Persiapan untuk kedatangan Raja Salman bin Abdulaziz Al Saud pada 1 Maret 2017 dari Arab Saudi ke Indonesia berlangsung cukup heboh namun sangat menarik untuk diikuti. Selain itu, kunjungan Raja Salman tentu memiliki manfaat untuk Indonesia.
Di samping itu terdapat juga alasan mengenai cara pemerintah Jepang yang memaksakan para pekerjanya (yang gila kerja) untuk pulang tepat waktu. Semua terangkum dalam artikel headline pilihan Kompasiana hari ini.
1. Diplomasi Cantik ala Jokowi dengan Raja Arab Saudi
Kunjungan Raja Salman dari Arab Saudi ke Indonesia dijadwalkan kedatangannya pada 1 Maret besok. Setelah terakhir berkunjung ke sini 46 tahun yang lalu, kunjungan penguasa Arab Saudi ini termasuk kunjungan paling bersejarah bagi rakyat Indonesia.

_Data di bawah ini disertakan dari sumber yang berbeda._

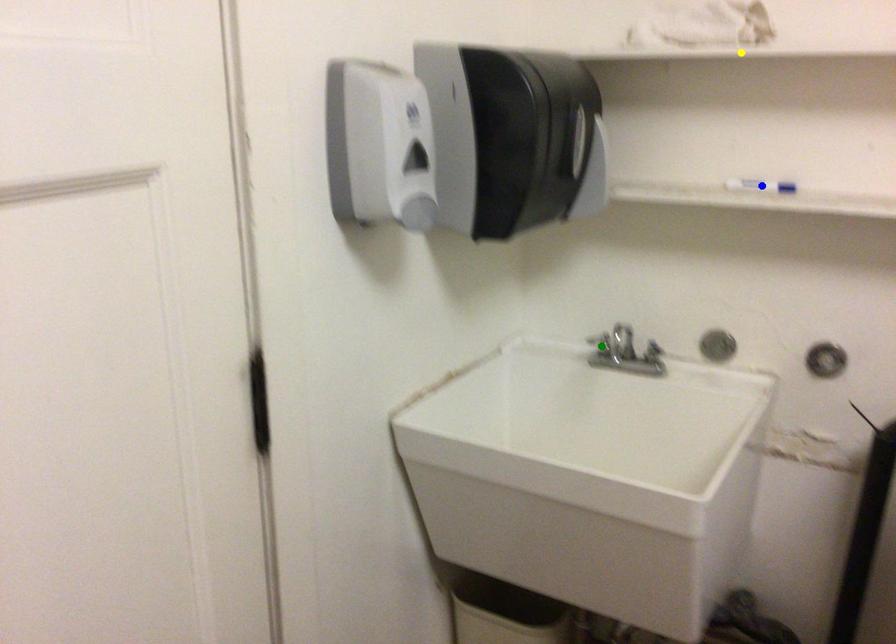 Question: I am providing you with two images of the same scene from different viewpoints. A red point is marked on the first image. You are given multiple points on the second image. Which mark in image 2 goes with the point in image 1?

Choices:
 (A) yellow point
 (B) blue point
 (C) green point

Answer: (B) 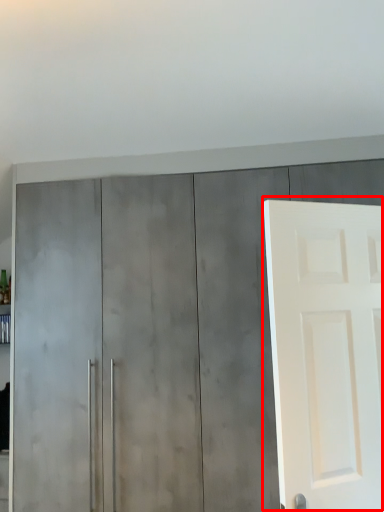 Question: From the image, what is the correct spatial relationship of door (annotated by the red box) in relation to cupboard?

Choices:
 (A) right
 (B) left

Answer: (A) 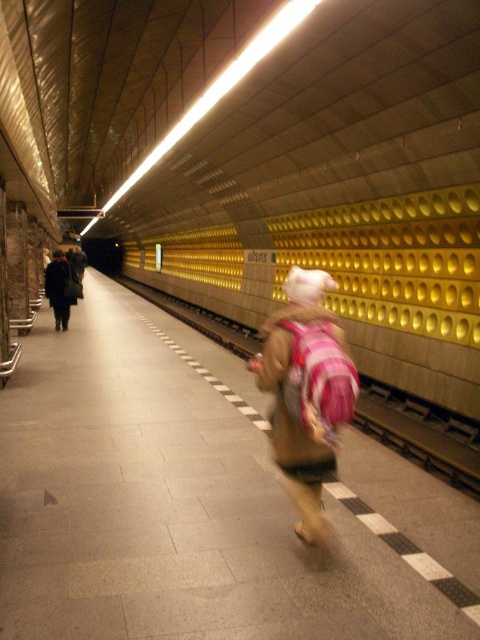 You are a delivery person carrying a large box that requires a 10 feet clearance to move around. You are on the subway platform and see the brown fuzzy coat at center and the dark wool coat at left. Is there enough space between them to maneuver your box?

The distance between the brown fuzzy coat at center and the dark wool coat at left is 36.42 feet, which is more than enough space for the delivery person to maneuver a box requiring 10 feet of clearance.

You are standing on the subway platform and see a person wearing a brown fuzzy coat at center and another wearing a dark wool coat at left. Which coat is closer to you?

The brown fuzzy coat at center is closer to you because it is in front of the dark wool coat at left.

You are a pedestrian waiting for the subway. You see a brown fuzzy coat at center and a dark wool coat at left. Which coat is closer to you?

The brown fuzzy coat at center is closer to you because it is positioned under the dark wool coat at left, indicating it is in front. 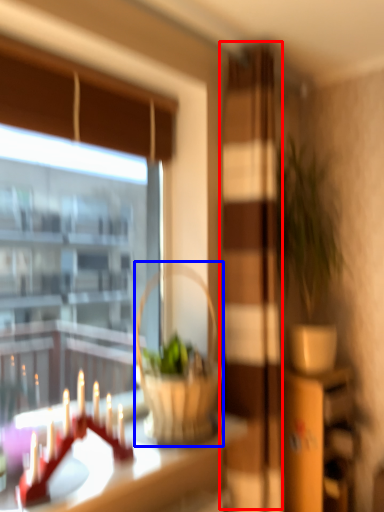 Question: Which object appears closest to the camera in this image, screen door (highlighted by a red box) or picnic basket (highlighted by a blue box)?

Choices:
 (A) screen door
 (B) picnic basket

Answer: (B) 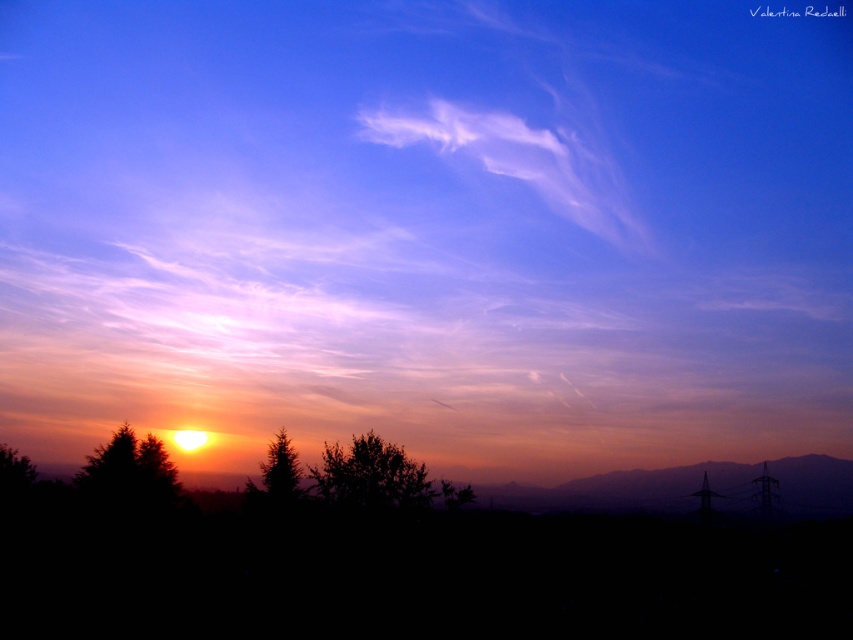 Where is `green leafy tree at center`? The height and width of the screenshot is (640, 853). green leafy tree at center is located at coordinates (370, 476).

Which is in front, point (378, 445) or point (258, 499)?

Positioned in front is point (258, 499).

What are the coordinates of `green leafy tree at center` in the screenshot? It's located at (x=370, y=476).

Between point (509, 154) and point (378, 456), which one is positioned in front?

Point (378, 456)

You are a GUI agent. You are given a task and a screenshot of the screen. Output one action in this format:
    pyautogui.click(x=<x>, y=<y>)
    Task: Click on the white fluffy cloud at upper center
    The image size is (853, 640).
    Given the screenshot: What is the action you would take?
    pyautogui.click(x=520, y=161)

Between white fluffy cloud at upper center and silvery metallic mountain at lower right, which one has less height?

Standing shorter between the two is silvery metallic mountain at lower right.

Does point (416, 120) come behind point (738, 492)?

That is True.

The width and height of the screenshot is (853, 640). I want to click on white fluffy cloud at upper center, so click(x=520, y=161). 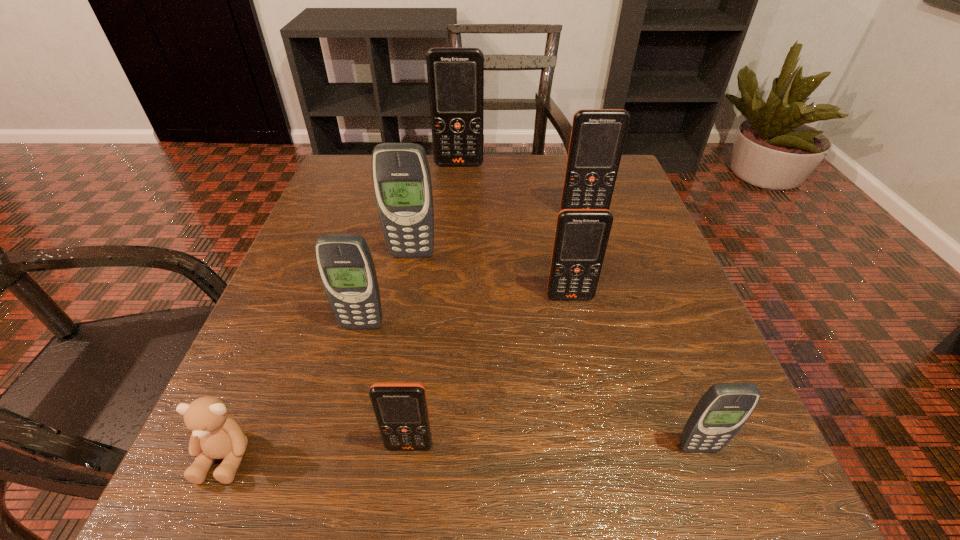 This screenshot has width=960, height=540. In order to click on teddy bear that is at the near edge in this screenshot , I will do pos(215,435).

At what (x,y) coordinates should I click in order to perform the action: click on cellular telephone situated at the left edge. Please return your answer as a coordinate pair (x, y). Looking at the image, I should click on (345, 264).

Where is `teddy bear that is at the left edge`? teddy bear that is at the left edge is located at coordinates (215, 435).

This screenshot has height=540, width=960. Find the location of `object that is at the near left corner`. object that is at the near left corner is located at coordinates (215, 435).

The width and height of the screenshot is (960, 540). What are the coordinates of `object that is at the far right corner` in the screenshot? It's located at (597, 139).

I want to click on object that is at the near right corner, so click(x=721, y=412).

You are a GUI agent. You are given a task and a screenshot of the screen. Output one action in this format:
    pyautogui.click(x=<x>, y=<y>)
    Task: Click on the free spot at the far edge of the desktop
    The width and height of the screenshot is (960, 540).
    Given the screenshot: What is the action you would take?
    pyautogui.click(x=501, y=158)

You are a GUI agent. You are given a task and a screenshot of the screen. Output one action in this format:
    pyautogui.click(x=<x>, y=<y>)
    Task: Click on the vacant space at the near edge of the desktop
    
    Given the screenshot: What is the action you would take?
    pyautogui.click(x=416, y=499)

Locate an element on the screen. free location at the left edge is located at coordinates (304, 381).

Identify the location of blank space at the right edge of the desktop. The width and height of the screenshot is (960, 540). (633, 382). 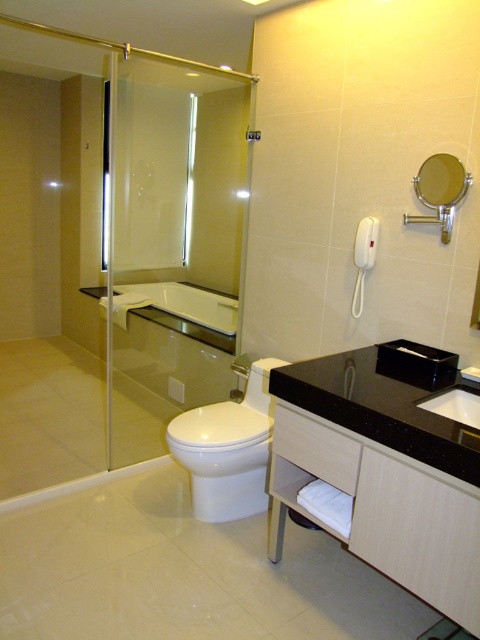 Question: Which is farther from the white glossy toilet at center?

Choices:
 (A) transparent glass shower door at left
 (B) black granite sink at center
 (C) silver metallic faucet at lower center
 (D) black marble vanity at lower right

Answer: (C)

Question: Which point appears closest to the camera in this image?

Choices:
 (A) (472, 426)
 (B) (228, 298)
 (C) (204, 506)

Answer: (A)

Question: Which point appears closest to the camera in this image?

Choices:
 (A) (236, 301)
 (B) (280, 413)
 (C) (458, 401)
 (D) (82, 204)

Answer: (C)

Question: Is the position of transparent glass shower door at left less distant than that of white glossy toilet at center?

Choices:
 (A) yes
 (B) no

Answer: (A)

Question: Does transparent glass shower door at left have a lesser width compared to white glossy toilet at center?

Choices:
 (A) yes
 (B) no

Answer: (B)

Question: Does transparent glass shower door at left come behind black marble vanity at lower right?

Choices:
 (A) no
 (B) yes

Menurut Kompasianer Adjat R. Sudradjat, kunjungan Raja Salman ke Indonesia dapat diupayakan untuk melobi penambahan kuota haji. Selain itu, regulasi mengenai permasalahan Tenaga Kerja Indonesia (TKI) juga dapat dibahas, misalnya terdapat pendampingan hukum terhadap TKI yang sedang menghadapi hukuman mati. Hal lain yang merupakan tujuan Raja Salman mengunjungi Indonesia adalah menanamkan investasi yang besar untuk Indonesia.
Terlepas dari itu semua, kunjungan Raja Salman merupakan hal yang dapat diapresiasi bagi pemerintahan Presiden Jokowi. Mungkin hal ini adalah suatu gebrakan Jokowi dalam menjalankan politik luar negerinya, serta menjawab berbagai tudingan berbagai pihak yang mengatakan Jokowi berkiblat ke negeri Cina.
2. Cara Jepang Memaksa Pekerjanya Pulang Tenggo!
Jepang memang terkenal dengan para pekerjanya yang workaholic atau penggila kerja. Kompasianer Weedy Koshino menceritakan kisah ayah mertuanya yang dulu sering bekerja secara sukarela di luar jam kerja tanpa dibayar overtime fee.
Namun, kebiasaan orang Jepang yang terus-menerus bekerja tanpa henti ini mengakibatkan hal yang sekarang sangat terlihat, salah satunya adalah bunuh diri karena terlalu banyak minum obat penguat stamina agar bisa terus bekerja maksimal.
Maka dari itu, berdasarkan dari pengalaman sang suami, Weedy bercerita bahwa untuk menghindari "gila kerja", pemerintah Jepang menerapkan No Overtime Day. Para pekerja dipaksa pulang tepat waktu paling tidak sebulan sekali. Kemudian terdapat juga Premium Friday. Kebijakan ini memaksa para pekerja untuk pulang cepat dan harus keluar kantor pukul 3 sore.